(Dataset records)

────────────────────

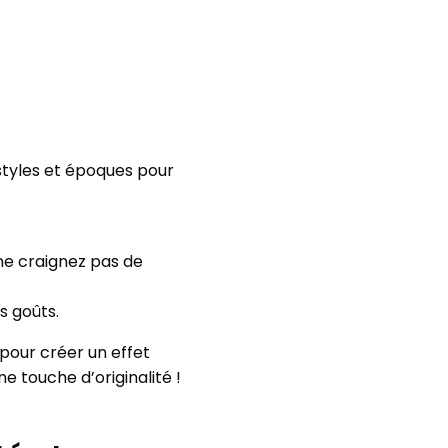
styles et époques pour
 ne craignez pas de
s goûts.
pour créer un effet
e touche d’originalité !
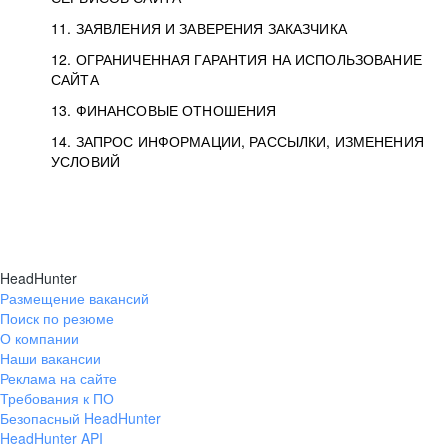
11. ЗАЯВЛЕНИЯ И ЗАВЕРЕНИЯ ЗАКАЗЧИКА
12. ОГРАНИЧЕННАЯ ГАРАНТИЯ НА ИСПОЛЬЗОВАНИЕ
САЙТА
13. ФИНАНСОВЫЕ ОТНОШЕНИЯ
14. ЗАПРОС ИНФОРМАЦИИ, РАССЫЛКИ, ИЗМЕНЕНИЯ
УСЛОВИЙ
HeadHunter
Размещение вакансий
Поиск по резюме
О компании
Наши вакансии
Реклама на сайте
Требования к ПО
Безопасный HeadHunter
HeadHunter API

────────────────────

Required work: Copy these entries precisely and drop any picture.

Task output:
styles et époques pour
 ne craignez pas de
s goûts.
pour créer un effet
e touche d’originalité !
11. ЗАЯВЛЕНИЯ И ЗАВЕРЕНИЯ ЗАКАЗЧИКА
12. ОГРАНИЧЕННАЯ ГАРАНТИЯ НА ИСПОЛЬЗОВАНИЕ
САЙТА
13. ФИНАНСОВЫЕ ОТНОШЕНИЯ
14. ЗАПРОС ИНФОРМАЦИИ, РАССЫЛКИ, ИЗМЕНЕНИЯ
УСЛОВИЙ
HeadHunter
Размещение вакансий
Поиск по резюме
О компании
Наши вакансии
Реклама на сайте
Требования к ПО
Безопасный HeadHunter
HeadHunter API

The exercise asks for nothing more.